No recuerdo bien el año pero cuando la FT consolidó un grupo inicial en París y en medio de las discusiones sobre la naciente Unidad Europea, Luciano rompió con el partido por diferencias en la caracterización y la política, sin que ello significara que abandonara el trotskismo que fue el ideario y la causa que abrazó la mayor parte de su vida consciente.

El hecho de que era un poco cabezadura y de enojos fuertes hizo difícil llegar a una síntesis o convivir con las diferencias en el seno de una organización incipiente como era entonces la de los camaradas franceses. Luego de aquella ruptura milito en el NPA y antes de irse a trabajar a Ecuador había sido separado de las filas de Anticapitalismo y Revolución por sus críticas a la orientación dentro del NPA.

En nuestro último encuentro, Lu me contó que el 18 de diciembre había estado en las columnas del partido en el Congreso, que le había impactado fuertemente la combatividad y organización del PTS, a la que reivindicaba. También me señaló lucidamente que él opinaba que Argentina era el único país en el mundo donde existía una extendida vanguardia obrera y juvenil fogueada por la izquierda clasista y un frente político como el FIT que iba a contrapelo de todas las experiencias reformistas de la izquierda europea. Estaba entusiasmado con la lucha política y de clases en Argentina.

Luciano era un hombre del teatro y la literatura. En la Sorbonne había presentado su trabajo sobre el teatro argentino pos dictadura bajo la tesis de que la derrota de la clase obrera en los ’70 y la derrota de las FFAA en Malvinas, habían borrado del imaginario cultural a las dos grandes fuerzas que se enfrentaron a lo largo del siglo XX, haciendo del teatro pos dictadura un campo donde se había ganado en libertad creativa pero desterrado el conflicto central de la sociedad argentina.

Fue el autor también de una novelita cargada de humor ácido llamada Los días anteriores, donde delirantemente tomaba la historia de militantes altermundistas para celebrar la insurrección de los obreros inmigrantes en una Francia ganada por el racismo.

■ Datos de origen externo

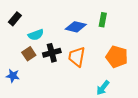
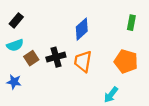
green rectangle: (103, 20) -> (131, 23), moved
blue diamond: (76, 27) -> (82, 29), turned -55
cyan semicircle: (36, 35) -> (15, 45), moved

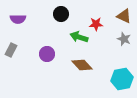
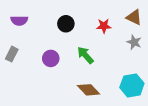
black circle: (61, 14) -> (66, 24), moved
green arrow: (79, 37) -> (85, 55), moved, turned 30
brown diamond: (82, 65) -> (89, 90), moved

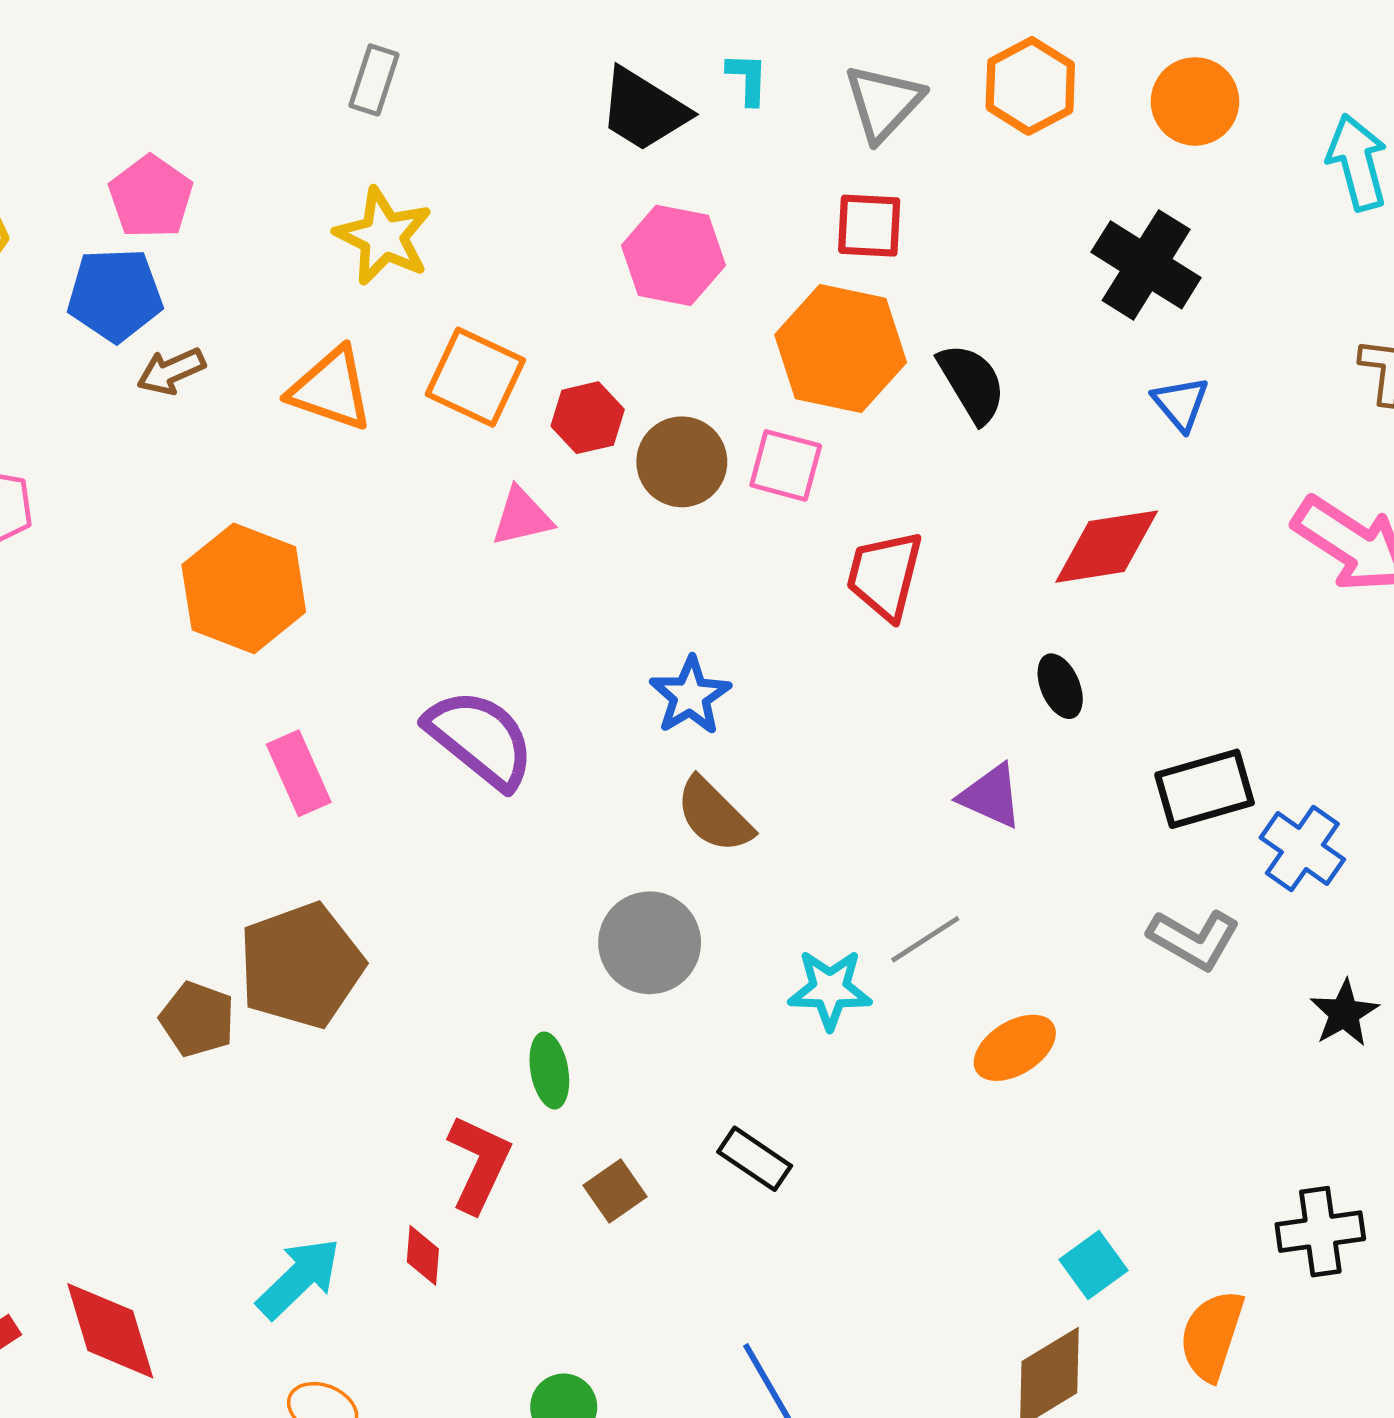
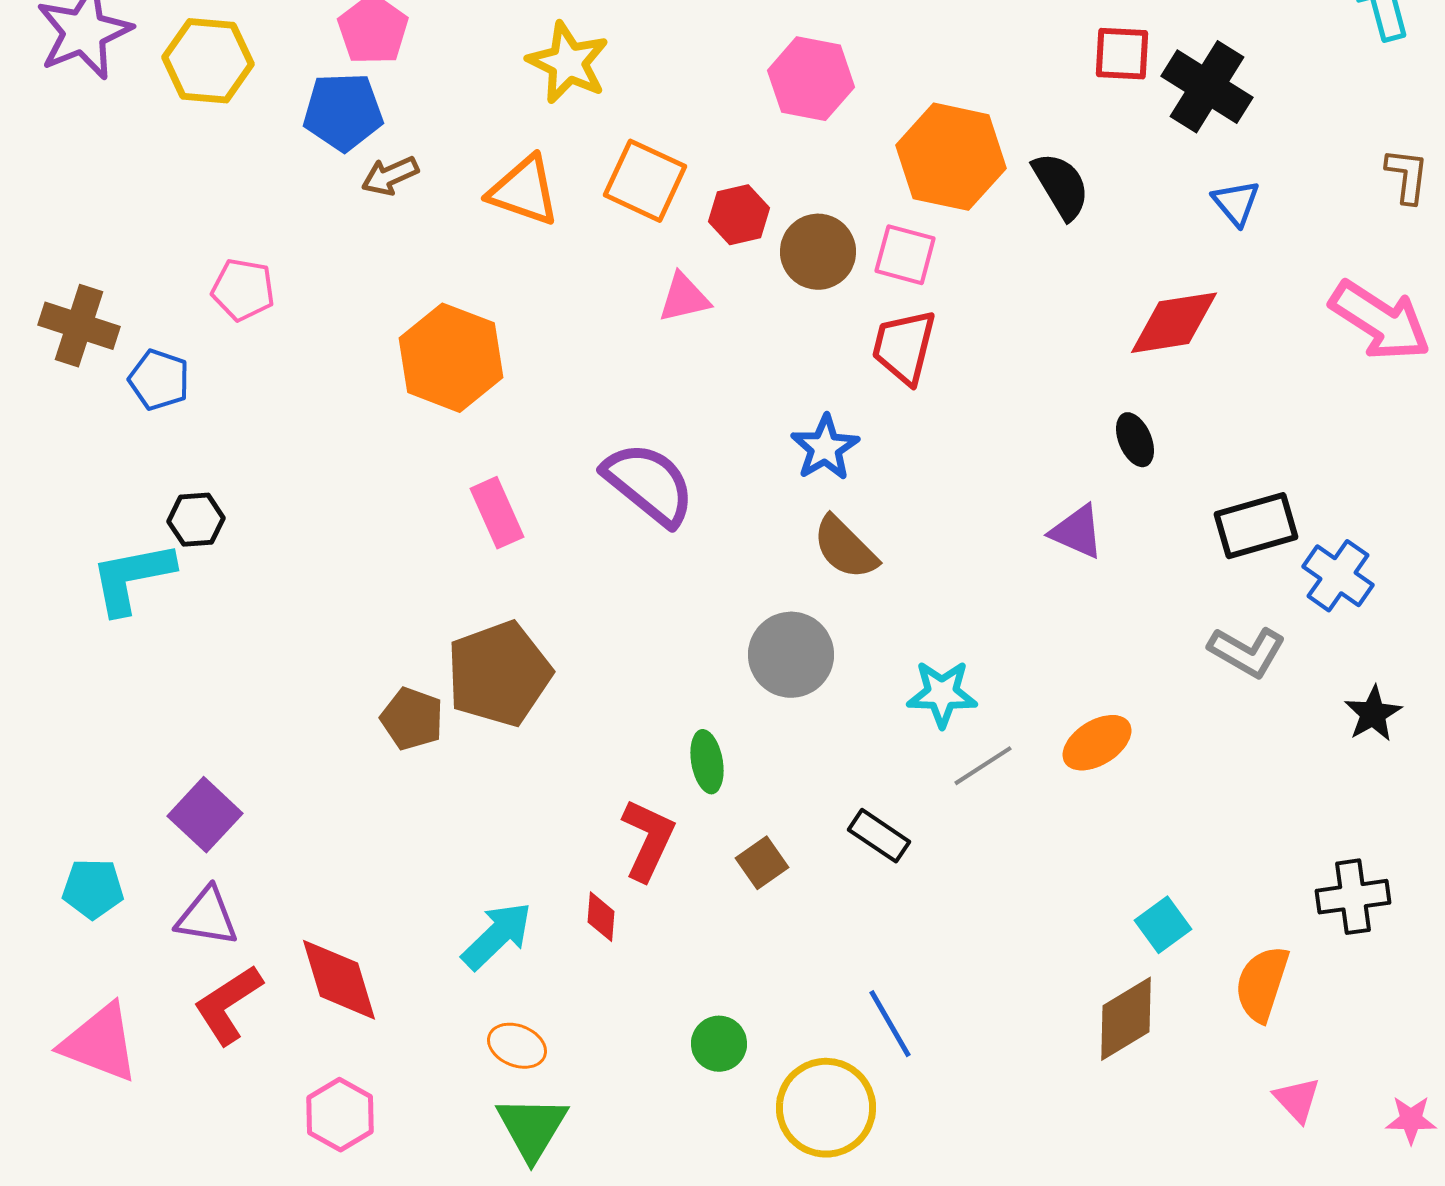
red square: (869, 226) -> (1122, 54), moved
red trapezoid: (885, 575) -> (904, 347), moved
gray line: (925, 939) -> (983, 766), moved

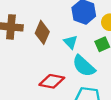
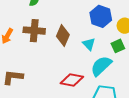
cyan semicircle: (84, 66) -> (101, 66), turned 95

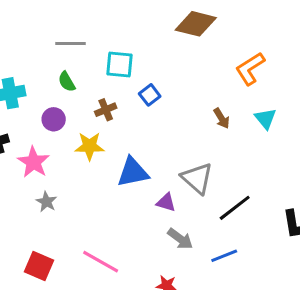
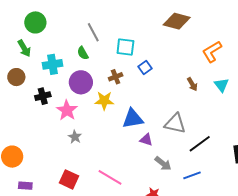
gray line: (71, 43) -> (93, 32), turned 60
green semicircle: (67, 82) -> (83, 53), moved
purple circle: (54, 119) -> (81, 82), size x1.5
gray triangle: (197, 178) -> (175, 124), turned -30
purple triangle: (166, 202) -> (146, 140), moved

A Lu lo conocí a mis veinte años y desde entonces fue uno de mis amigos entrañables, compañero de ruta y aventuras que hicieron de nuestra juventud un campo de experimentación y goce de los sentidos. Era imposible aburrirse junto a él.

Nunca olvidaré cuando en medio del fragor de una discusión, invitó al legendario Ricardo Carpani a agarrarse a trompadas durante una conferencia del artista. Saber que ya no vas a estar hace, para mí y los que te conocimos, al mundo más triste y nos obliga a tomar en nuestras manos tus banderas de una vida libre, un arte sin ataduras y una revolución socialista.

Un enorme abrazo a Florencia, a su hermana y a todos aquellos con los que compartimos parte de nuestra vida junto a un tipo inolvidable.